December 30th, 2016, Presque Isle, Wisconsin 

December 30th, 2016, Presque Isle, Wisconsin 

I spent the last few days alone in the woods.

I was camping on a rise of conifers in northern Wisconsin, a spot I discovered years ago while grouse hunting. It's an area I call the Cathedral. I borrowed the name from one of my favorite writers, Gordon MacQuarrie. He called a rise of conifers that he discovered in northern Wisconsin while grouse hunting the same.

If you're making your way by foot this time of year, snowshoes are required. As are a good amount of resolve and a layering system that allows for the quick ditching of clothes. Put simply, pulling a sled through heavily crusted snow is a bitch. The progress I made was largely thanks to increments and incentives of my own invention: Counting my steps in groups of 17, for example, seemed to speed things along, as did "Make it to that next birch tree, Johnny, and it's Snickers bars for everybody!"

Well, I made it to that next birch tree. And the one after that. And so on. Until finally it was time to turn off-trail and push through a rolling pincushion of sled-snagging maples. Eventually, they gave way to the rise of fir and balsam and pine. To borrow again from MacQuarrie, the Cathedral took me in.

Camp sets up quickly in the winter; meaning your tent, your situation, your supplies. For the first few hours, anyway, there's little time for dicking around. Stomp out a spot for the tent, get it up, get your gear inside. You do it as quickly as you can so you can move on to a more important matter: the business of fire. Although actually, the busy-ness of fire might be a more accurate description.

They say you should gather three times more wood than you think you'll need before striking a spark. I say that's cutting it close. I collected some dry birch and cedar bark from fallen trees on the trek in, so getting the fire started wasn't a concern. But man, keeping it fed! A new fire, especially in the winter, is a hungry fire.

Before enlightenment, chop wood, carry water. After enlightenment, chop wood, carry water. 

But eventually. Eventually. You'll find yourself with a good bed of coals. You'll have dried your gloves. You'll have a pile of wood and a place to sit and a single bottle of Dogfish Head 90-minute IPA that you sledded in, weight be damned.

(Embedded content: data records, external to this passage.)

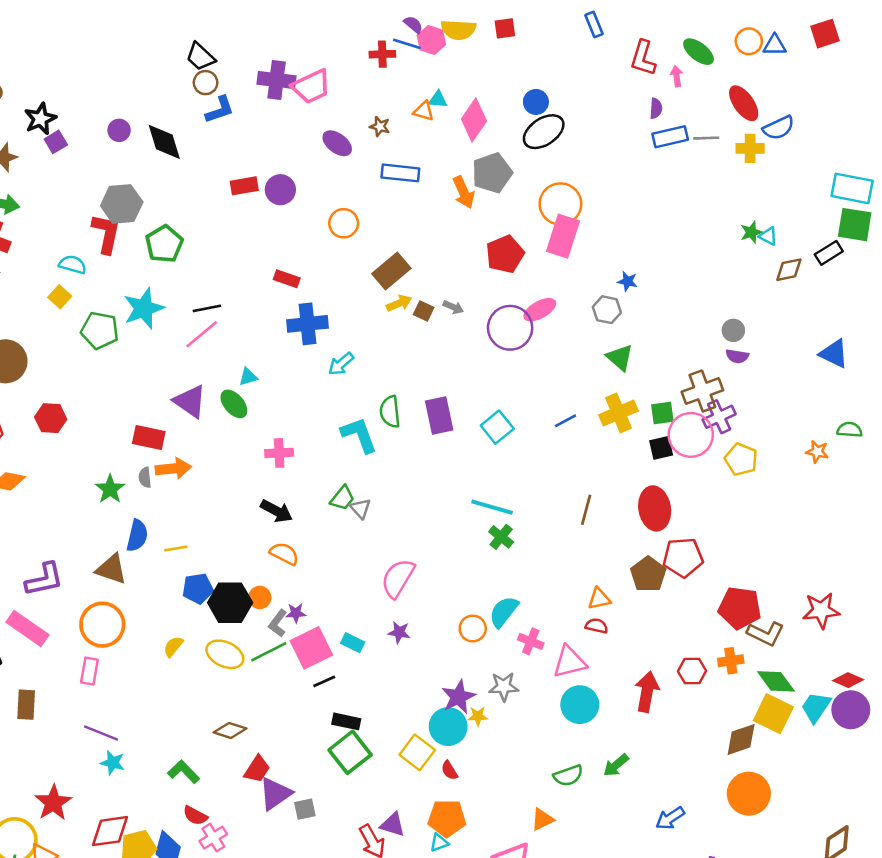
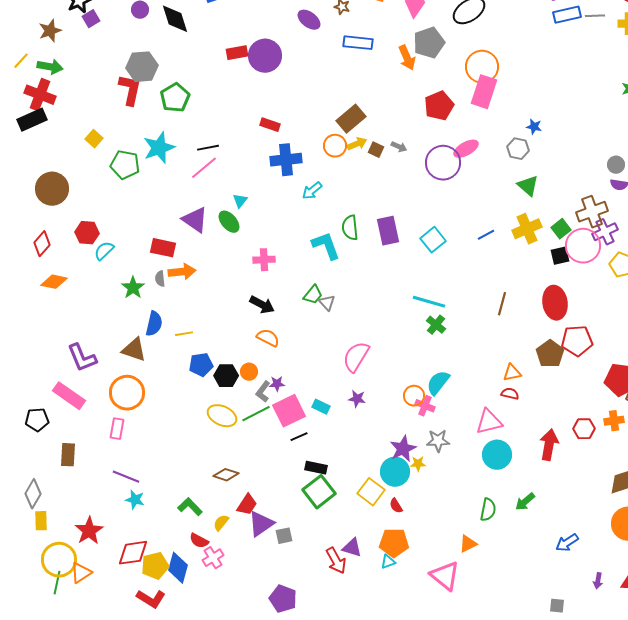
purple circle: (280, 190) -> (265, 56), size x1.4
orange circle: (344, 223) -> (335, 146), moved
cyan semicircle: (73, 265) -> (104, 251), moved, turned -60
cyan triangle: (248, 377) -> (240, 201), turned -35
green square: (662, 413) -> (561, 229), turned -30
purple L-shape: (44, 579) -> (82, 358), turned 80
black hexagon: (230, 603) -> (226, 376), size x0.7
pink cross: (531, 641) -> (425, 406), moved
yellow semicircle: (173, 647) -> (221, 523), moved
green semicircle: (568, 776) -> (488, 510), turned -60

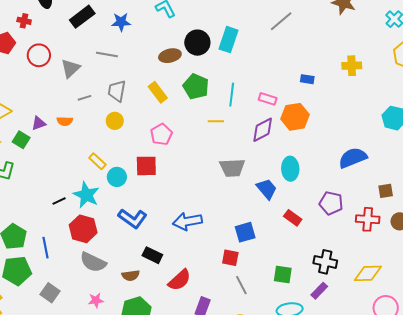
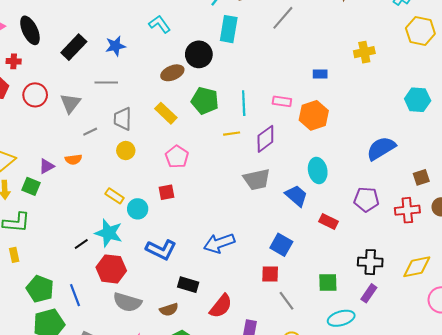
cyan rectangle: (229, 40) -> (229, 29), moved
purple diamond: (263, 130) -> (265, 139), moved
red square: (146, 166) -> (166, 192), size x0.7
blue square: (245, 232) -> (281, 245), turned -35

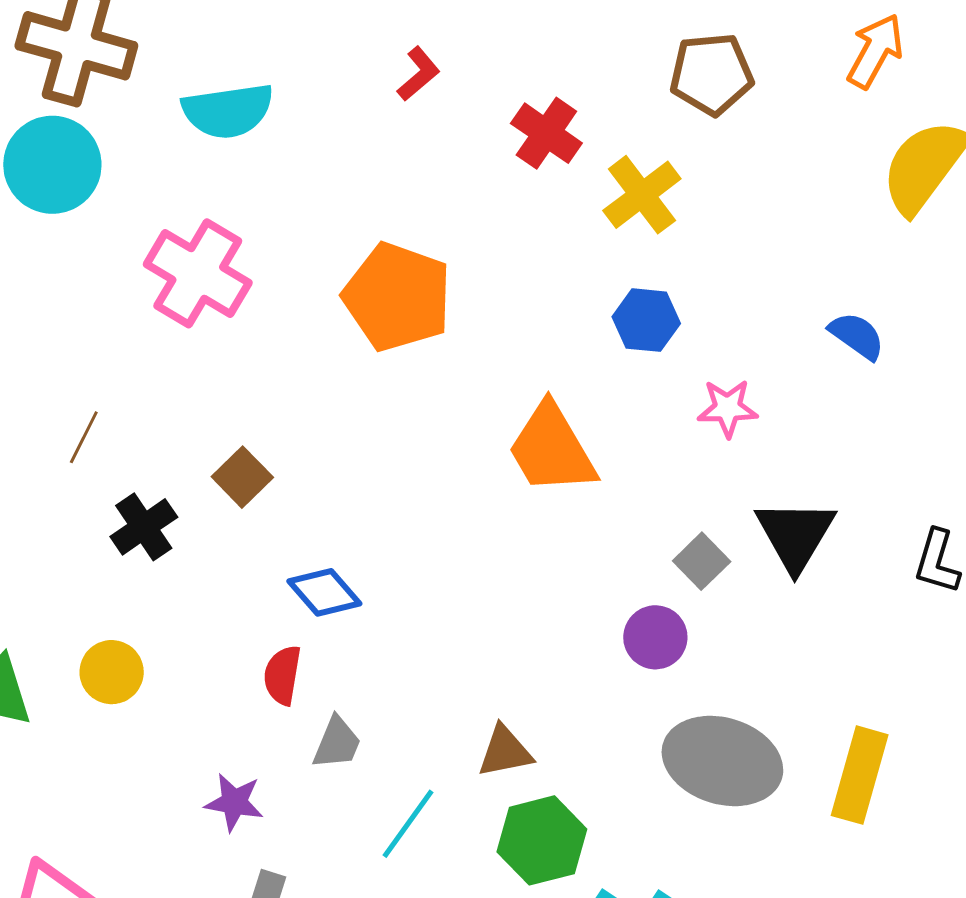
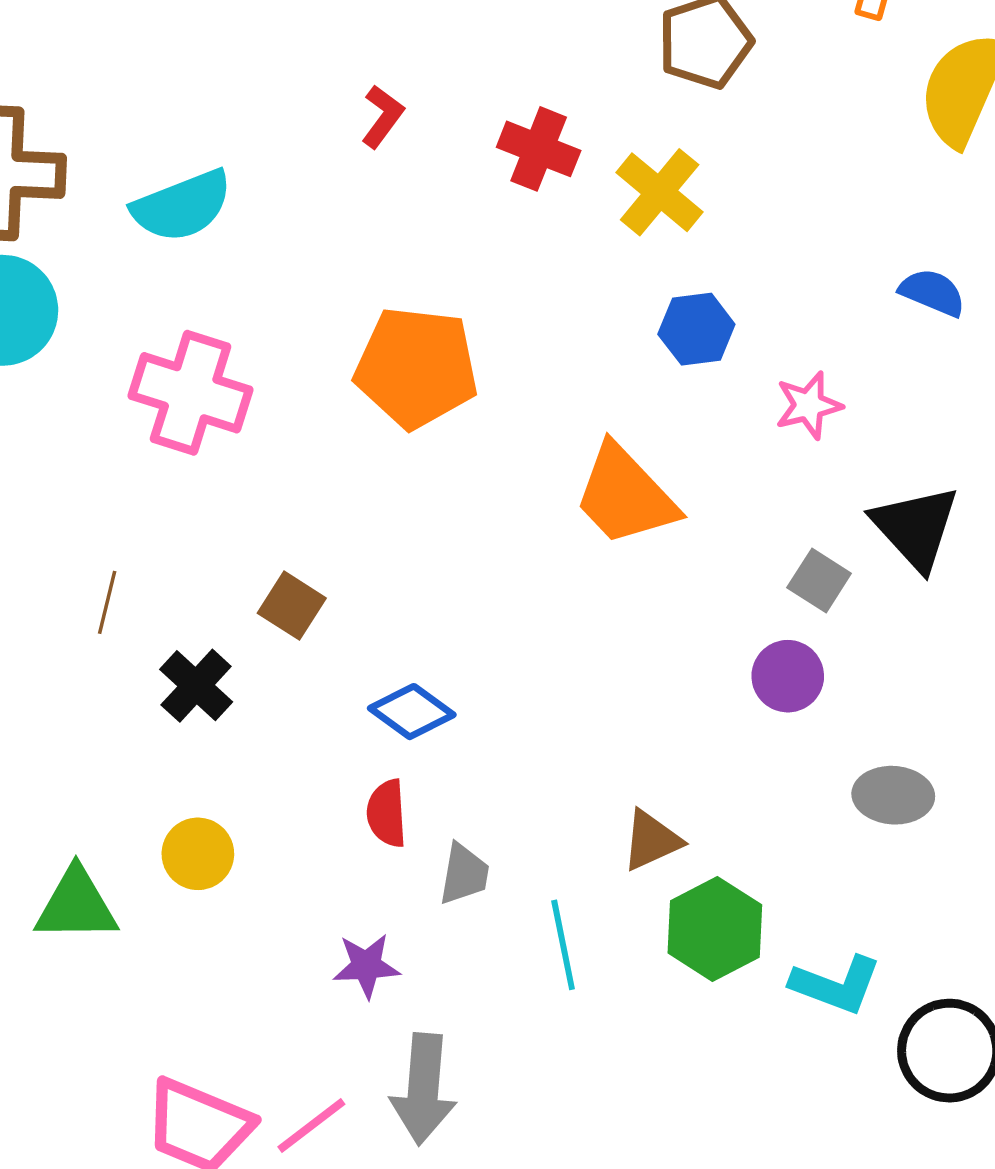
gray ellipse: (722, 761) -> (893, 795), size x0.6
cyan line: (408, 824) -> (563, 945), turned -34

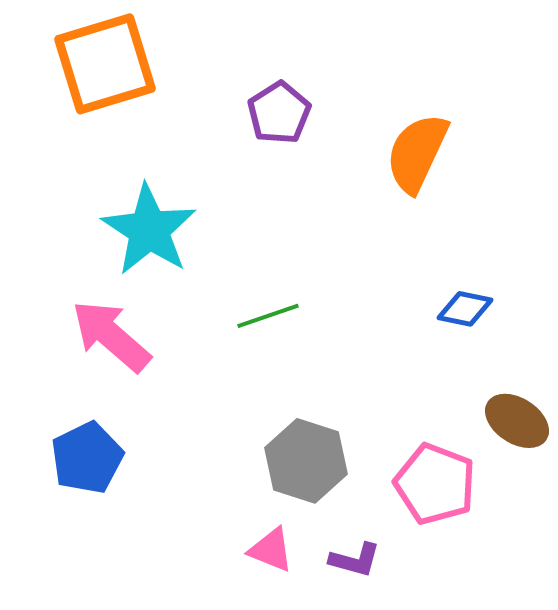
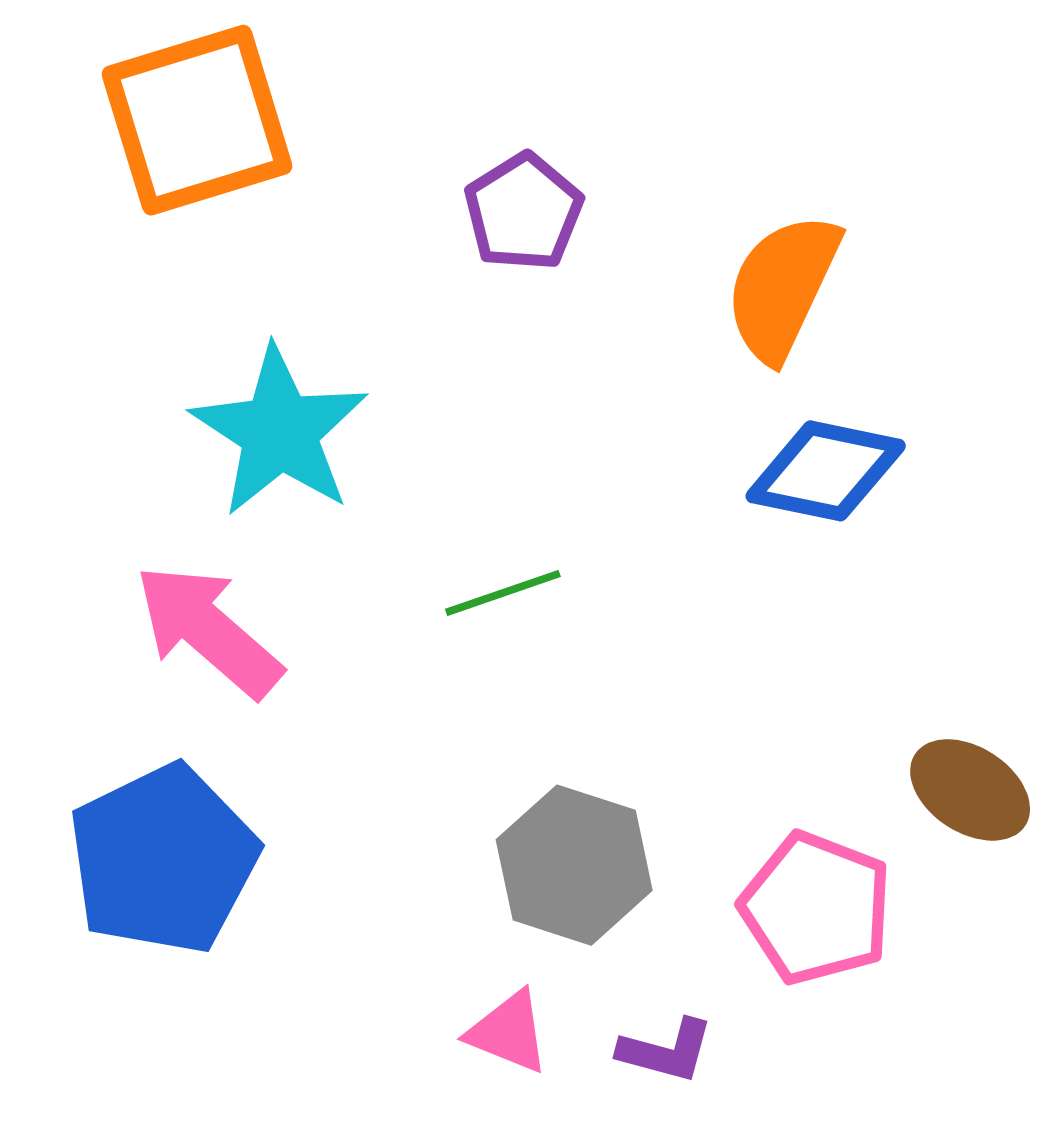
blue diamond: (465, 309) -> (826, 471), moved, size x1.5
blue pentagon: (87, 458) -> (163, 859), size x1.4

On the edge of the fire's glow, you'll see your tent protecting the barest of necessities: a tiny camp stove, tomorrow's breakfast, an embarrassment of goose down. You have tropicalia music that you'll play through your phone speaker at dawn like a transistor radio. You have a candle lantern and a bag of jerky and the solitude of the outdoors.

Everything you have with you has a purpose. Everything earned its spot on the sled. 

As we move into a new year, I'm hoping to carry that mindset forward. I don't need more things – I just need the right things. I don't need more undertakings, more accomplishments, more checks added to my list – I just need the right ones.

Taking a look over my shoulder, I've come to realize that I've been pulling an unnecessarily clumsy load. It's time to tip the sled and start over. It's time to think in terms of fewer, but righter, things.

Happy New Year everyone.

Island Silence

Island Silence

I spent last week on Sanibel Island in Florida.

Although it was a full-on family vacation of the time-share variety, and Sanibel isn't necessarily the islandiest of islands, the rum mixed well with the ocean air and the wind laid down enough for a few fantastic trips onto the gulf for some fishing and diving. 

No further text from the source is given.